What this task involves => The answer must be one number: how many lines in the data below include the string "recenziju".

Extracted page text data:
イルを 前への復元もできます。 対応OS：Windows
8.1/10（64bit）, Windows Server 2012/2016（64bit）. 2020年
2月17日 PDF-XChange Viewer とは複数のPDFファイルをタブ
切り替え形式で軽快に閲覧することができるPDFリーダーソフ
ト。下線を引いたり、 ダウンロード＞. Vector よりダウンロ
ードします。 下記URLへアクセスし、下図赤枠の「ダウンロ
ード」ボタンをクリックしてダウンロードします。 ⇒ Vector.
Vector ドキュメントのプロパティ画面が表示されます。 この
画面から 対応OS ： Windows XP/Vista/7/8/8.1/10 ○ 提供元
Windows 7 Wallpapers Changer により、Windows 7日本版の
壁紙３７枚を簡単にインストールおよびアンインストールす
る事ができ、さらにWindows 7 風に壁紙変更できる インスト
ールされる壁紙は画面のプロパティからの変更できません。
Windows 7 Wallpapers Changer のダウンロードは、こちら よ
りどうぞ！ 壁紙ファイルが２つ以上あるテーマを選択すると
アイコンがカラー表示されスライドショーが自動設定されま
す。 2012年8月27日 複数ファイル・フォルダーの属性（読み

---

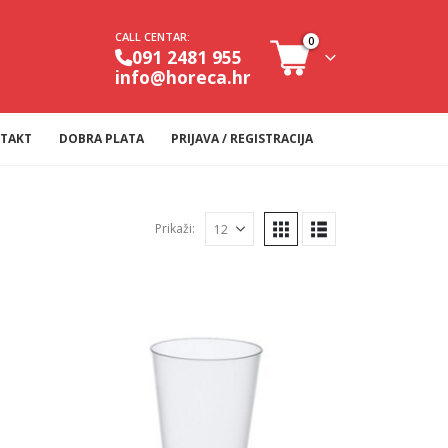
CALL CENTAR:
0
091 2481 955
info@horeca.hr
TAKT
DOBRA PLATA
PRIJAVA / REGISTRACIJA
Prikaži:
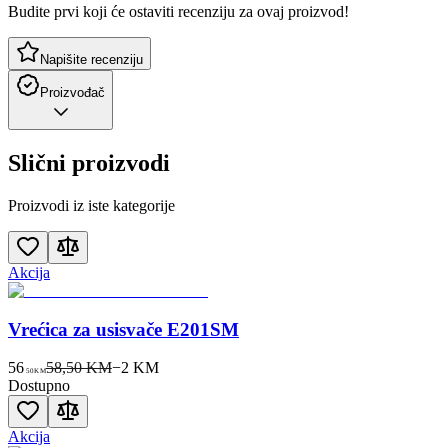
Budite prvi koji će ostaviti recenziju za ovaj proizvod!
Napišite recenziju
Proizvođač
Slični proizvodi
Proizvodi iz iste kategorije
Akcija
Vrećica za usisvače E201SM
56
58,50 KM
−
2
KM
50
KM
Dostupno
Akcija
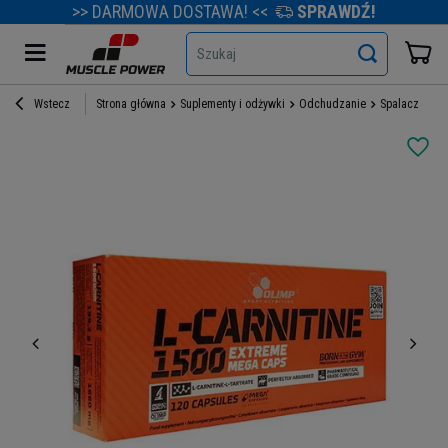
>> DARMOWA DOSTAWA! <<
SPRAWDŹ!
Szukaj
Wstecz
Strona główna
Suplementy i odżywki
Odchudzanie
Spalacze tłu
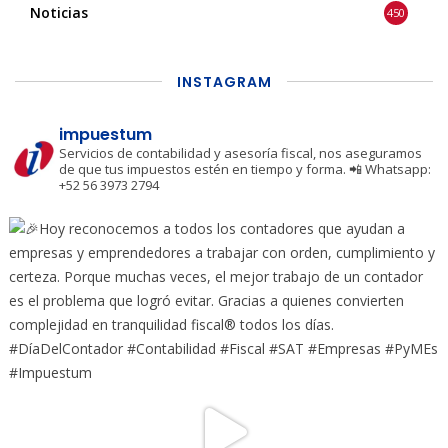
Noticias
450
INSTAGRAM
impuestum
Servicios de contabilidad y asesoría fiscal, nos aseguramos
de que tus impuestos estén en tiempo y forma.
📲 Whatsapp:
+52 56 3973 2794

...

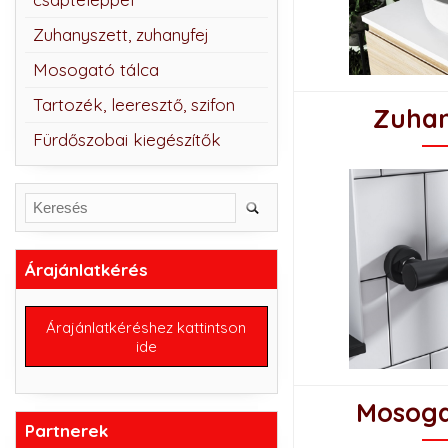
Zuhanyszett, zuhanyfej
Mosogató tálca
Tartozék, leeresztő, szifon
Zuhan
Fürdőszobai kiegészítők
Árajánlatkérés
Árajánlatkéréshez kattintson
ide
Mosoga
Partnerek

Result of the exercise => 2